Wednesday, June 22, 2016

St Athansius/ 3: The psalms as a mirror of the soul

Athanasius' letter to Marvellinus continues:
And herein is yet another strange thing about the Psalms. In the other books of Scripture we read or hear the words of holy men as belonging only to those who spoke them, not at all as though they were our own; and in the same way the doings there narrated are to us material for wonder and examples to be followed, but not in any sense things we have done ourselves. 
With this book, however, though one does read the prophecies about the Saviour in that way, with reverence and with awe, in the case of all the other Psalms it is as though it were one's own words that one read; and anyone who hears them is moved at heart, as though they voiced for him his deepest thoughts...the marvel with the Psalter is that, barring those prophecies about the Saviour and some about the Gentiles, the reader takes all its words upon his lips as though they were his own, and each one sings the Psalms as though they had been written for his special benefit, and takes them and recites them, not as though someone else were speaking or another person's feelings being described, but as himself speaking of himself, offering the words to God as his own heart's utterance, just as though he himself had made them up.
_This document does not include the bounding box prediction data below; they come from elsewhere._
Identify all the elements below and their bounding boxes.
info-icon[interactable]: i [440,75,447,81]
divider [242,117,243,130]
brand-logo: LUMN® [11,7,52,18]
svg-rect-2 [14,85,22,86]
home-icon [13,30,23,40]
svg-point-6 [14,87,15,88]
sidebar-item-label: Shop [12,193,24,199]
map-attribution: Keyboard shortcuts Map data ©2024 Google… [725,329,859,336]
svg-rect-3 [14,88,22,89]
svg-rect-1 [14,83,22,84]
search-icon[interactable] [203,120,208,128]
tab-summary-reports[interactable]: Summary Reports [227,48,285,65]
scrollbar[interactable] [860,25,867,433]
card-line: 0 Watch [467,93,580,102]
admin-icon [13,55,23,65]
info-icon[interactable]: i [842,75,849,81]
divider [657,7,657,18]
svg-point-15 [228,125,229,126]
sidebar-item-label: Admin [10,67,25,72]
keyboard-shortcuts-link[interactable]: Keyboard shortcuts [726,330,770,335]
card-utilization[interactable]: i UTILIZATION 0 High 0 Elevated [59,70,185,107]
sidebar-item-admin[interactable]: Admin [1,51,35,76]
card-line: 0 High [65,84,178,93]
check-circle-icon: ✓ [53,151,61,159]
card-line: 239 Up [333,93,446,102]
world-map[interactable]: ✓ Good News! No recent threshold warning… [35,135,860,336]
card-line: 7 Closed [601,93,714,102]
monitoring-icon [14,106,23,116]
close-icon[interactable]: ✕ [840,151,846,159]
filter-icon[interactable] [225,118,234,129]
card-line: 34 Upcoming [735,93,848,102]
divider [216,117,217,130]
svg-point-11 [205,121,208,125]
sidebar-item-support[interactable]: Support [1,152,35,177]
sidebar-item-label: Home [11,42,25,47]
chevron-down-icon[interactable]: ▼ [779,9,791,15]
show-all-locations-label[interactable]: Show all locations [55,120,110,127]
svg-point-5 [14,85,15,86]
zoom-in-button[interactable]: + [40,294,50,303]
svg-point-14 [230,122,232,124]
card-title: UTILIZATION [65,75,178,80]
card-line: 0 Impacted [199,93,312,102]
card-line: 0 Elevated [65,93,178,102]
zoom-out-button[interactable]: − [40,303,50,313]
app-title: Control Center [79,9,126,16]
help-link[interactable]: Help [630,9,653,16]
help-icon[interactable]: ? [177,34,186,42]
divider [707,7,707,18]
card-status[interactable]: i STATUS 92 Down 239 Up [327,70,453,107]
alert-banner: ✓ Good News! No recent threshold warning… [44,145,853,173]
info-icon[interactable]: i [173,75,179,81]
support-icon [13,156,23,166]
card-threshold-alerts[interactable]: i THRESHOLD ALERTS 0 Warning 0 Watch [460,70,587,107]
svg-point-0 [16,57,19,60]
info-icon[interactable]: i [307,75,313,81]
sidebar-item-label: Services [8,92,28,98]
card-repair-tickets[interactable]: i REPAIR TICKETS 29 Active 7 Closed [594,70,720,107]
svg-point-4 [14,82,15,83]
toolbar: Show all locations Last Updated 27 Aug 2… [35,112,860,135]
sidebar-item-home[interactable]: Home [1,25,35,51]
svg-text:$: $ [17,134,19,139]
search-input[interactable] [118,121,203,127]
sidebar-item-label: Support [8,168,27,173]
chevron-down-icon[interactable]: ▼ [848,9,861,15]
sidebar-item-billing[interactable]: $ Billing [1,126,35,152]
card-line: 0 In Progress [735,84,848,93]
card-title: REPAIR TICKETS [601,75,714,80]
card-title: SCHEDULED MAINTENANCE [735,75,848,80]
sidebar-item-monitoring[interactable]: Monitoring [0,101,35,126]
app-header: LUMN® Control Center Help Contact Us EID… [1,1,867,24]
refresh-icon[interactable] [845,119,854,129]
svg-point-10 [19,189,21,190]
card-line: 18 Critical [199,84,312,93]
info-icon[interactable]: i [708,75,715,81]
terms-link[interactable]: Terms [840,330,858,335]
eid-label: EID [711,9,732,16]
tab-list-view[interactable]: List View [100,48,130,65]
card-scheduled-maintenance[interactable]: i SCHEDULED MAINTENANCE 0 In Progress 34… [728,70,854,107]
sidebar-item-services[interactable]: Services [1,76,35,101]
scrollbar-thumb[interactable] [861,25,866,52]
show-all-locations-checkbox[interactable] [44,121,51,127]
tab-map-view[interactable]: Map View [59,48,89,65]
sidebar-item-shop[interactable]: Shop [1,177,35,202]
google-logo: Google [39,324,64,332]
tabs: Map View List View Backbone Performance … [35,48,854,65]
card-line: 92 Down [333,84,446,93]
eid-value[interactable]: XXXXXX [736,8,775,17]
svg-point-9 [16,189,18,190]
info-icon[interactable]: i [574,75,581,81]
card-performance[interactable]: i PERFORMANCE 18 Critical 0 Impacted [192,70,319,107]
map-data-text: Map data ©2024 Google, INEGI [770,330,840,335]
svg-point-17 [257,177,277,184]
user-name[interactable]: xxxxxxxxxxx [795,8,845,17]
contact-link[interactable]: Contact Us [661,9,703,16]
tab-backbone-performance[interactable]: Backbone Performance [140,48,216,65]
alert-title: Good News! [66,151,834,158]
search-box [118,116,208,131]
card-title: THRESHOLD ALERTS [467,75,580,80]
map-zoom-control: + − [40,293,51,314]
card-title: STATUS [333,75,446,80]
Not as the words of the patriarchs or of Moses and the other prophets will he reverence these: no, he is bold to take them as his own and written for his very self. Whether he has kept the Law or whether he has broken it, it is his own doings that the Psalms describe; every one is bound to find his very self in them and, be he faithful soul or be he sinner, each reads in them descriptions of himself.
 It seems to me, moreover, that because the Psalms thus serve him who sings them as a mirror, wherein he sees himself and his own soul, he cannot help but render them in such a manner that their words go home with equal force to those who hear him sing, and stir them also to a like reaction. 
Sometimes it is repentance that is generated in this way, as by the conscience-stirring words of Psalm 50; another time, hearing how God helps those who hope and trust in Him, the listener too rejoices and begins to render thanks, as though that gracious help already were his own. Psalm 3, to take another instance, a man will sing, bearing his own afflictions in his mind; Psalms 10 and 11 he will use as the expression of his own faith and prayer; and singing the 53th, the 55th, the 56th, and the 141nd, it is not as though someone else were being persecuted but out of his own experience that he renders praise to God. 
And every other Psalm is spoken and composed by the Spirit in the selfsame way: just as in a mirror, the movements of our own souls are reflected in them and the words are indeed our very own, given us to serve both as a reminder of our changes of condition and as a pattern and model for the amendment of our lives.

Monday, June 20, 2016

St Athanasius/2 - the psalms as spiritual formation

More from St Athanasius' famous letter to Marcellins, this time on the psalms as a source of spiritual formation:
...among all the books [of the Bible], the Psalter has certainly a very special grace, a choiceness of quality well worthy to be pondered; for, besides the characteristics which it shares with others, it has this peculiar marvel of its own, that within it are represented and portrayed in all their great variety the movements of the human soul. It is like a picture, in which you see yourself portrayed, and seeing, may understand and consequently form yourself upon the pattern given
Elsewhere in the Bible you read only that the Law commands this or that to be done, you listen to the Prophets to learn about the Saviour's coming, or you turn to the historical books to learn the doings of the kings and holy men; but in the Psalter, besides all these things, you learn about yourself. You find depicted in it all the movements of your soul, all its changes, its ups and downs, its failures and recoveries.
Moreover, whatever your particular need or trouble, from this same book you can select a form of words to fit it, so that you do not merely hear and then pass on, but learn the way to remedy your ill. 
Prohibitions of evil-doing are plentiful in Scripture, but only the Psalter tells you how to obey these orders and abstain from sin. Repentance, for example, is enjoined repeatedly; but to repent means to leave off sinning, and it is the Psalms that show you how to set about repenting and with what words your penitence may be expressed. 
Again, Saint Paul says, Tribulation worketh endurance, and endurance experience, and experience hope, and hope maketh not ashamed [Rom 5:3, 5]; but it is in the Psalms that we find written and described how afflictions should be borne, and what the afflicted ought to say, both at the time and when his troubles cease: the whole process of his testing is set forth in them and we are shown exactly with what words to voice our hope in God. 
Or take the commandment, In everything give thanks.  The Psalms not only exhort us to be thankful, they also provide us with fitting words to say. 
We are told, too, by other writers that all who would live godly in Christ must suffer persecution; and here again the Psalms supply words with which both those who flee persecution and those who suffer under it may suitably address themselves to God, and it does the same for those who have been rescued from it. 
We are bidden elsewhere in the Bible also to bless the Lord and to acknowledge Him: here in the Psalms we are shown the way to do it, and with what sort of words His majesty may meetly be confessed. In fact, under all the circumstances of life, we shall find that these divine songs suit ourselves and meet our own souls' need at every turn.